Useful-before-promotional vs. persuasion-first. Handley serves the reader and earns the sale as a consequence. Ogilvy asks for the sale on the page and treats "useful" as the means, not the goal.

Godin vs Jobs

Build a tribe deliberately vs. assume a great product markets itself. Godin wants the permission asset — list, subscribers, story carriers — built on purpose. Jobs expects inevitability to do that work for free.

Torres vs Jobs

Evidence-led discovery vs. visionary product taste. Torres wants opportunities mapped, assumptions tested, outcomes named. Jobs wants the team to see what isn't there yet and build it anyway. Neither is wrong; both can fail on their own.

Gebru vs Karpathy

Deployment harm on named populations vs. benchmark-led capability. Karpathy evaluates on what the model can do. Gebru evaluates on who it will fail, and whether anyone measured that before it shipped. Both are right; only one comes up in the planning meeting.

Gebru vs Cavoukian

Collect the demographic data to audit fairness vs. minimize data collection on principle.
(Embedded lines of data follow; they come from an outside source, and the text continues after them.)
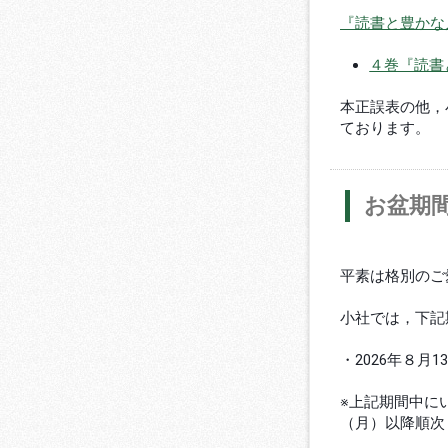
『読書と豊かな
４巻『読書
本正誤表の他，
ております。
お盆期
平素は格別のご
小社では，下記
・2026年８月1
※上記期間中に
（月）以降順次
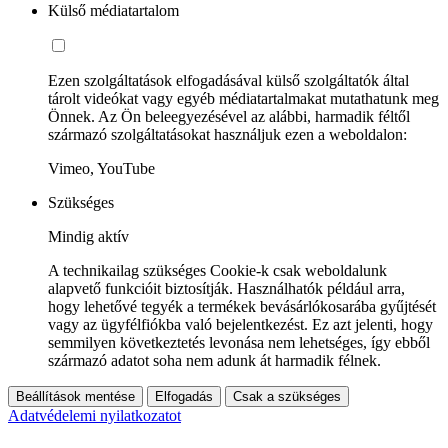
Külső médiatartalom
Ezen szolgáltatások elfogadásával külső szolgáltatók által
tárolt videókat vagy egyéb médiatartalmakat mutathatunk meg
Önnek. Az Ön beleegyezésével az alábbi, harmadik féltől
származó szolgáltatásokat használjuk ezen a weboldalon:
Vimeo, YouTube
Szükséges
Mindig aktív
A technikailag szükséges Cookie-k csak weboldalunk
alapvető funkcióit biztosítják. Használhatók például arra,
hogy lehetővé tegyék a termékek bevásárlókosarába gyűjtését
vagy az ügyfélfiókba való bejelentkezést. Ez azt jelenti, hogy
semmilyen következtetés levonása nem lehetséges, így ebből
származó adatot soha nem adunk át harmadik félnek.
Beállítások mentése
Elfogadás
Csak a szükséges
Adatvédelemi nyilatkozatot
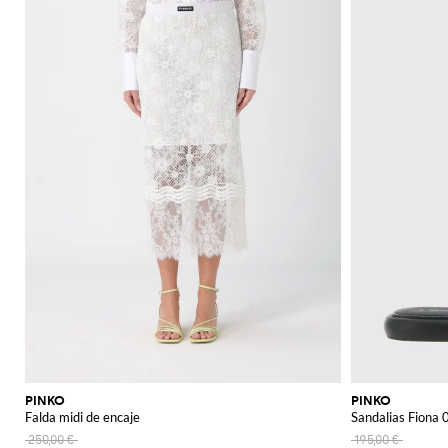
PINKO
PINKO
Falda midi de encaje
Sandalias Fiona 
250,00 €
195,00 €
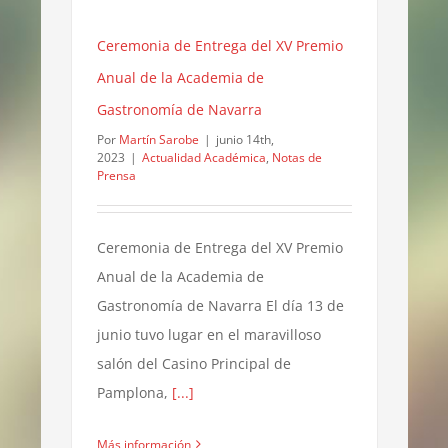
Ceremonia de Entrega del XV Premio
Anual de la Academia de
Gastronomía de Navarra
Por
Martín Sarobe
|
junio 14th,
2023
|
Actualidad Académica
,
Notas de
Prensa
Ceremonia de Entrega del XV Premio
Anual de la Academia de
Gastronomía de Navarra El día 13 de
junio tuvo lugar en el maravilloso
salón del Casino Principal de
Pamplona,
[...]
Más información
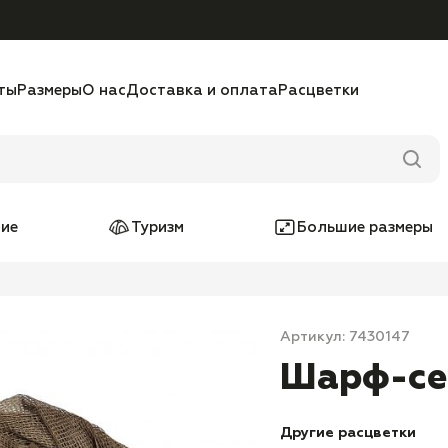
ты
Размеры
О нас
Доставка и оплата
Расцветки
ие
Туризм
Большие размеры
Артикул: 7430147
Шарф-се
Другие расцветки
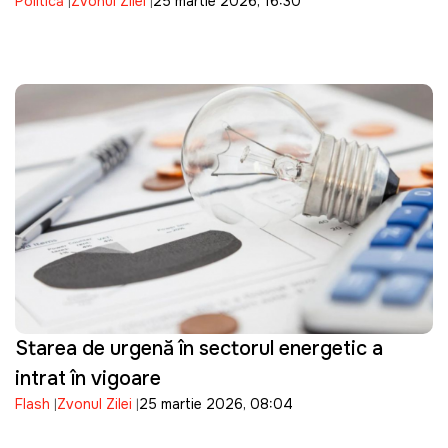
Politică
Zvonul Zilei
25 martie 2026, 16:30
Starea de urgență în sectorul energetic a
intrat în vigoare
Flash
Zvonul Zilei
25 martie 2026, 08:04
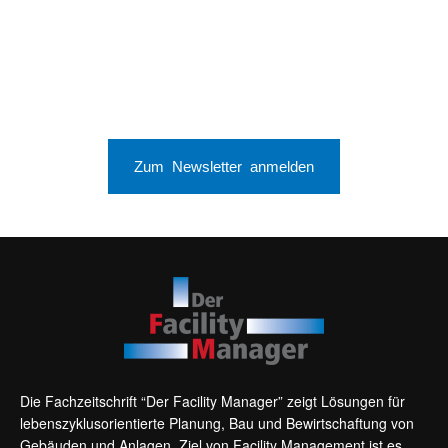
Zum Newsletter anmelden
Die Fachzeitschrift “Der Facility Manager” zeigt Lösungen für
lebenszyklusorientierte Planung, Bau und Bewirtschaftung von
Gebäuden und Anlagen. Ziel von Facility Management ist es,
A genuine tension, not a rhetorical one — both positions are ethically grounded and structurally incompatible without a specific design choice.

Russell vs Carmack

Web payload and real-device performance vs. backend/CPU hot-path focus. Carmack owns the algorithmic floor. Russell owns the 4MB of JS that gets shipped to a $200 Android. Both call themselves "performance." They aren't the same conversation.

Allspaw vs Majors

Adaptive capacity and human recovery vs. telemetry-first reliability. Majors wants every signal instrumented. Allspaw wants the operator prepared for the signal the system doesn't emit. Dashboards don't recover from incidents — people do.

Kimball vs Celko

Dimensional denormalization for analytics vs. 3NF discipline. OLTP and OLAP have different laws. Celko wants every normal form honored. Kimball wants the analyst's query to return in seconds. Both are right about different schemas.

Head vs Sutton

Expressive motion vs. vestibular safety. Head designs motion as communication. Sutton enforces reduced-motion as an accessibility floor. The product that serves both is a product that takes the prefers-reduced-motion contract seriously.

Podmajersky vs Ogilvy

In-product helpful voice vs. persuasive advertising voice. Ogilvy sells to someone who hasn't bought. Podmajersky writes for someone who already bought and now has to complete a task. Same company, different reader, different rules.

Yunker vs Dunford

Per-market positioning vs. US-default GTM translated outward. Yunker says each market needs its own best-fit narrative. Dunford says positioning is the foundation. Both are right — but a translated homepage is not a positioning strategy.

Holmes vs Sutton

Inclusive design as practice vs. WCAG compliance as a floor. Sutton enforces the contract. Holmes asks who is still excluded once every checkbox is green. Compliance is the minimum viable accessibility; inclusive design is the minimum viable practice.